ACTIVITY:
An exact transcription of the entries is required, with none of the pictures carried over.

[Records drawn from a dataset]
★ ★ ★ ★
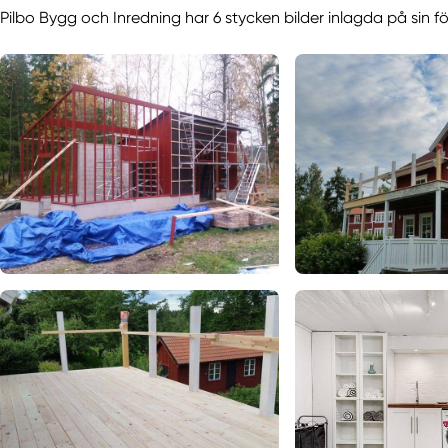
Pilbo Bygg och Inredning har 6 stycken bilder inlagda på sin fö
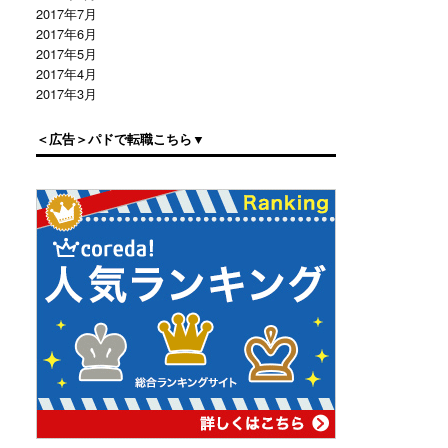
2017年7月
2017年6月
2017年5月
2017年4月
2017年3月
＜広告＞パドで転職こちら▼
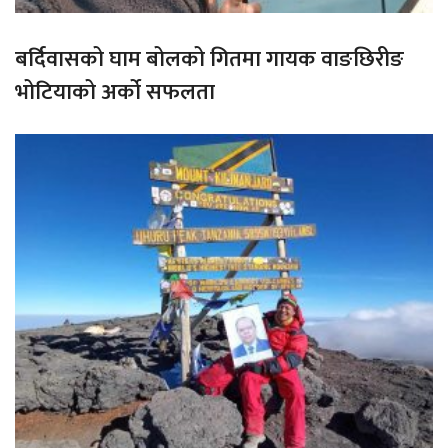
बर्दिवासको घाम बोलको गितमा गायक वाङछिरीङ
भोटियाको अर्को सफलता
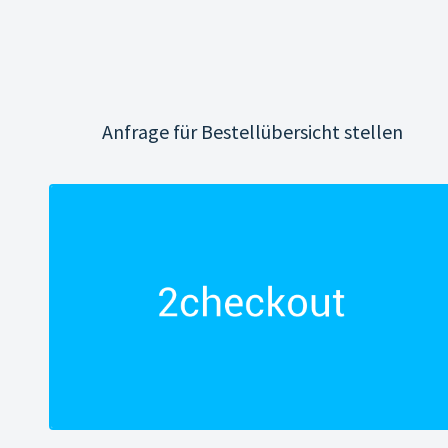
Anfrage für Bestellübersicht stellen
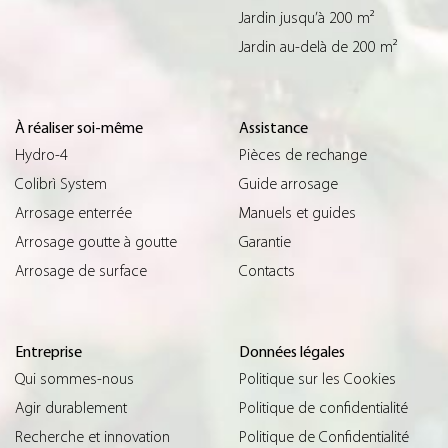
Jardin jusqu’à 200 m²
Jardin au-delà de 200 m²
À réaliser soi-même
Assistance
Hydro-4
Pièces de rechange
Colibrì System
Guide arrosage
Arrosage enterrée
Manuels et guides
Arrosage goutte à goutte
Garantie
Arrosage de surface
Contacts
Entreprise
Données légales
Qui sommes-nous
Politique sur les Cookies
Agir durablement
Politique de confidentialité
Recherche et innovation
Politique de Confidentialité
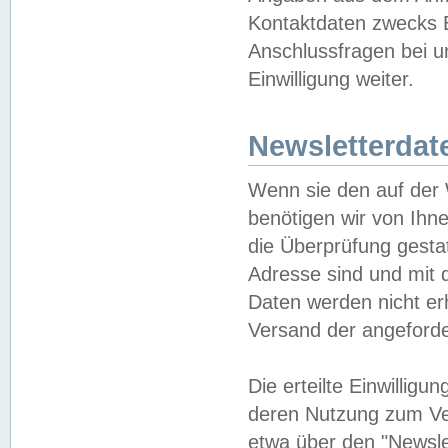
Kontaktdaten zwecks B
Anschlussfragen bei u
Einwilligung weiter.
Newsletterdat
Wenn sie den auf der
benötigen wir von Ihn
die Überprüfung gesta
Adresse sind und mit 
Daten werden nicht er
Versand der angeforder
Die erteilte Einwillig
deren Nutzung zum Ver
etwa über den "Newsle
★ ★ ★ ★
ANSWER SECTION:
Pilbo Bygg och Inredning har 6 stycken bilder inlagda på sin fö
2017年7月
2017年6月
2017年5月
2017年4月
2017年3月
＜広告＞パドで転職こちら▼
बर्दिवासको घाम बोलको गितमा गायक वाङछिरीङ
भोटियाको अर्को सफलता
Anfrage für Bestellübersicht stellen
Jardin jusqu’à 200 m²
Jardin au-delà de 200 m²
À réaliser soi-même
Assistance
Hydro-4
Pièces de rechange
Colibrì System
Guide arrosage
Arrosage enterrée
Manuels et guides
Arrosage goutte à goutte
Garantie
Arrosage de surface
Contacts
Entreprise
Données légales
Qui sommes-nous
Politique sur les Cookies
Agir durablement
Politique de confidentialité
Recherche et innovation
Politique de Confidentialité
Kontaktdaten zwecks B
Anschlussfragen bei u
Einwilligung weiter.
Newsletterdat
Wenn sie den auf der
benötigen wir von Ihn
die Überprüfung gesta
Adresse sind und mit 
Daten werden nicht er
Versand der angeforder
Die erteilte Einwillig
deren Nutzung zum Ver
etwa über den "Newsle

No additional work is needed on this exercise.